Si le test de recherche de sang s’avère positif, on pousse plus loin les investigations par une coloscopie.

- Pour aller plus loin :

Le dépistage organisé : un enjeu de santé publique

Affiche dépistage petit format

Meurtrier et fréquent, le cancer colorectal se guérit pourtant dans 9 cas sur 10 lorsqu’il est dépisté à temps.
C’est pourquoi le dépistage organisé du cancer colorectal qui permet de détecter le plus tôt possible ce cancer ou les lésions précancéreuses qui le précèdent fait partie du Plan Cancer.
Depuis 2009, un mois est dédié à une grande campagne d’information sur le dépistage organisé du cancer colorectal : Mars Bleu.
Ce dépistage s’adresse aux hommes et femmes âgées de 50 à 74 ans qui sont invités tous les deux ans à consulter leur médecin traitant, afin de réaliser un test de recherche de sang dans les selles, puis une coloscopie en cas de résultat positif.

- Pour en savoir plus :
L’Etat des lieux du dépistage du cancer colorectal en France sur le site de la Ligue contre le cancer.

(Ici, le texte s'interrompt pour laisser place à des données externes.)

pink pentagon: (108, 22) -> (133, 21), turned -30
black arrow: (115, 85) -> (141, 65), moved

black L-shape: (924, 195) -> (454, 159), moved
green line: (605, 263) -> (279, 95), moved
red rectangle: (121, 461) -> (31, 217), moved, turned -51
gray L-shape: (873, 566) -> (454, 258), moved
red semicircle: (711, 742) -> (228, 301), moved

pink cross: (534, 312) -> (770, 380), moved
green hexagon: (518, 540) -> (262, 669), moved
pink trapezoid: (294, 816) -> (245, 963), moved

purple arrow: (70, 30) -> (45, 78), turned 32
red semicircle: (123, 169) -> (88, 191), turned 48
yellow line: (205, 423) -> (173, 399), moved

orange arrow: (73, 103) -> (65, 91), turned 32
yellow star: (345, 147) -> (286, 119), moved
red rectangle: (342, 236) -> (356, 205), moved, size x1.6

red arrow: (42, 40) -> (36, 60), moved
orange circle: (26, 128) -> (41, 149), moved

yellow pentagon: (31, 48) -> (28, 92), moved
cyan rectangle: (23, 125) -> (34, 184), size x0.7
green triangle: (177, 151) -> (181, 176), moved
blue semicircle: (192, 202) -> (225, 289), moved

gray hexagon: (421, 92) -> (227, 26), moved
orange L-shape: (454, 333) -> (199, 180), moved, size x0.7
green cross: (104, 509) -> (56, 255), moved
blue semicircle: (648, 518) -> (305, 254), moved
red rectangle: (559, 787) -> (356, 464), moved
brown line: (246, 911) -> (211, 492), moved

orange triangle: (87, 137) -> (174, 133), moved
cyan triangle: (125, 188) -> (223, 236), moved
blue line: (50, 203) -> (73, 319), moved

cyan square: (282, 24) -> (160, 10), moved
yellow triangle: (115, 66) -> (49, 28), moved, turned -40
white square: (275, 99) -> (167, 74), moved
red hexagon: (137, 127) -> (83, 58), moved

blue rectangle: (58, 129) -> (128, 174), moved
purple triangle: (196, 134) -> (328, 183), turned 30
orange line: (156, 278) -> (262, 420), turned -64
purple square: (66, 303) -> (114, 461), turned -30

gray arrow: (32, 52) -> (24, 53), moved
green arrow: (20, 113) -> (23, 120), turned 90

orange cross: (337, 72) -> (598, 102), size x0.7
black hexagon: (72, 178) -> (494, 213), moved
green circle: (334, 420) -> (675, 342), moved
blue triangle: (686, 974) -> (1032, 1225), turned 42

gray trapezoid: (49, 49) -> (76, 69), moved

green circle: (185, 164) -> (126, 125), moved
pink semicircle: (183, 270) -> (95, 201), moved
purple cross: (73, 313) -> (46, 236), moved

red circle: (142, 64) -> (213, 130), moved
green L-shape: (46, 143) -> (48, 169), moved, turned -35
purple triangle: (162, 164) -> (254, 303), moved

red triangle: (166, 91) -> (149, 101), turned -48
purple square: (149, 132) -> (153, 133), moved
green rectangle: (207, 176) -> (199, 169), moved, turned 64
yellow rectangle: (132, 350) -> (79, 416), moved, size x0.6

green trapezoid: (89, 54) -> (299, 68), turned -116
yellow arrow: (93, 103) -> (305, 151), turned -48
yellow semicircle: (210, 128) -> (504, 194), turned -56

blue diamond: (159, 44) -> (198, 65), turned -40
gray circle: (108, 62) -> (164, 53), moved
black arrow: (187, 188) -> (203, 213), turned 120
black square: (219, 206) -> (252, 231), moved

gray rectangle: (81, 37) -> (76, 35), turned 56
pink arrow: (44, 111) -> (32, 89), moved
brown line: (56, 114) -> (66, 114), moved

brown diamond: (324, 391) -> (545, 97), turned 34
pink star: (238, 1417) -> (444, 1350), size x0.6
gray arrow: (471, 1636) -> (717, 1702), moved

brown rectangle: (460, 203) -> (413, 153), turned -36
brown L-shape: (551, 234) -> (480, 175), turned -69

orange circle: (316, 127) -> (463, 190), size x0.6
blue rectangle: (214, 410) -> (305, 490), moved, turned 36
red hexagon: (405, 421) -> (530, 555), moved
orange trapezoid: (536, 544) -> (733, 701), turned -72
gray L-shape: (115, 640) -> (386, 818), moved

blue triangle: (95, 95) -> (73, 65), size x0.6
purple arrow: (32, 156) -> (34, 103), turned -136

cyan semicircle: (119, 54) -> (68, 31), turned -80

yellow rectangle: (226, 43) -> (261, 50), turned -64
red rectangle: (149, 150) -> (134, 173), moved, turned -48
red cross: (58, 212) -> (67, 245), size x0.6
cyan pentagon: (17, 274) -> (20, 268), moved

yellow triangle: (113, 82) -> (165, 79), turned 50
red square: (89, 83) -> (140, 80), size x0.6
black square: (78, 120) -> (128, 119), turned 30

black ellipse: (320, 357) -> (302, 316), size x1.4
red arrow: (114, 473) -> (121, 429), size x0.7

Taux de participation au PN DO CCR en 2010-2011

En 2011, le programme national de dépistage du cancer colorectal a recommandé de substituer les tests Hemoccult®° par des tests immunologiques à lecture automatisée, plus sensibles. Ces tests immunologiques semblent améliorer le dépistage des cancers colorectaux par rapport test Hemocult°classiques mais ils doublent le nombre de coloscopies réalisées, augmentant le nombre de coloscopies sans lésion détectée et le nombre de complications liées aux coloscopies. C’est ce rapporte un article de juillet 2012 publié par la revue Prescrire.

Le médecin traitant occupe un rôle central au sein de ce dispositif : Il propose la stratégie adaptée au niveau de risque de chaque personne et remet le test qui se fait à domicile. C’est lui qui explique les modalités de réalisation du test et les conséquences en cas de positivité. Il importe également que le généraliste puisse apporter une information éclairée au patient, comme l’éditorial de février 2012 de la revue Prescrire.

L’état des lieux dans le Rhône et à Lyon

Dans le Rhône, c’est une association loi 1901 l’Ademas69 qui a en charge la mise en œuvre du programme national de dépistage organisé des cancers.
Depuis son lancement dans le département du Rhône en 2008, le dépistage organisé a permis de détecter plus de 2000 polypes et 400 cancers dont 71% sont de bon pronostic.
A Lyon, le taux de participation de la population au dépistage organisé du cancer colorectal est de 26 %, sous la moyenne départementale établie à 29% (la moyenne nationale est à 31.7%), et bien en dessous du taux d’efficience fixé à 50% vers lequel il faudrait tendre pour faire diminuer significativement la mortalité de ce cancer.

Pour ce faire, l’information de la population et la mobilisation des médecins généralistes constituent deux des leviers essentiels.

colon pain by TipsTimes on Flickr

Pour marquer le lancement de la campagne nationale Mars Bleu, L’Ademas 69 en partenariat avec Cap’culture santé et les Ateliers santé Ville de Lyon tiendra un stand d’information sur le dépistage organisé du cancer colorectal à la médiathèque du Bachut le vendredi 1er mars 2013 de 12h à 18h00. La journée sera ponctuée de saynètes humoristiques avec la complicité des comédiens de la compagnie de théâtre « Les pêchers mignons ».